7 ~ Je ne veux pas me battre contre toi

— Alors, comment te sens-tu ?

La voix de mon nouveau propriétaire, Elkass, avait pris un ton sérieux. Je compris qu'il voulait donner de l'importance à sa question.

— Ça va, bredouillai-je.

C'était bien la seule chose qui me venait à l'esprit, mais cela ne suffit pas à mon interlocuteur qui fronça les sourcils.

— Tu as mal à la tête ? insista-t-il.

Mal à la tête ? Je portai la main sur mon front et lui lançai un regard suspicieux.

— Non.

Il baissa le menton.

— Tu t'es remise des dernières semaines ?
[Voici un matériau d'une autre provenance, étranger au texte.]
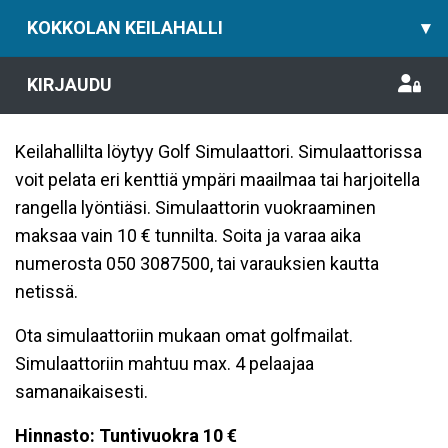
KOKKOLAN KEILAHALLI
▾
KIRJAUDU
Keilahallilta löytyy Golf Simulaattori. Simulaattorissa
voit pelata eri kenttiä ympäri maailmaa tai harjoitella
rangella lyöntiäsi. Simulaattorin vuokraaminen
maksaa vain 10 € tunnilta. Soita ja varaa aika
numerosta 050 3087500, tai varauksien kautta
netissä.
Ota simulaattoriin mukaan omat golfmailat.
Simulaattoriin mahtuu max. 4 pelaajaa
samanaikaisesti.
Hinnasto: Tuntivuokra 10 €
Les dernières semaines ? Une impression de vide s'empara de moi tandis que je tâchai de m'en souvenir. La puanteur, le noir, des mains sur mon corps et les blessures. Était-ce à cela qu'il faisait allusion ? Non, je ne savais plus.

J'avais l'impression qu'un brouillard s'était immiscé dans mon esprit. Plus je tentais de me rappeler, plus mes souvenirs m'échappaient. Ils n'avaient pas disparus, ils pointaient à la surface, je les sentais s'agiter. Mais ils étaient lointains, très lointains.

Je n'aimais pas cette confusion, j'insistai. Dans un flash, la douleur s'empara soudain de mes poignets. Les chaînes se rappelèrent à moi, j'eus envie de pleurer. Un frisson traversa tout mon corps.

J'avais été enchaînée, je m'en souvenais. Je me rappelais de la douleur, je me rappelais de mes tremblements et de la honte. Lorsqu'un visage coiffé de cheveux blancs me revint en mémoire, que j'aperçu son sourire carnassier, je sentis tout d'un coup la terre s'ouvrir sous mes pieds.

— Hé, un problème ? s'inquiéta mon propriétaire.

Sa voix me rappela à moi-même. Aussitôt, les souvenirs reculèrent dans le brouillard. Je me mordis la lèvre, gardant la main posée sur mon front. Les images violentes me quittaient, j'étais en train d'oublier.

J'avais entendu dire que suite à un traumatisme profond, le cerveau pouvait supprimer de sa mémoire les évènements survenus pour se protéger. Mon cœur battit plus fort dans ma poitrine. Je me demandai ce qu'il m'étais réellement arrivé, ces dernières semaines.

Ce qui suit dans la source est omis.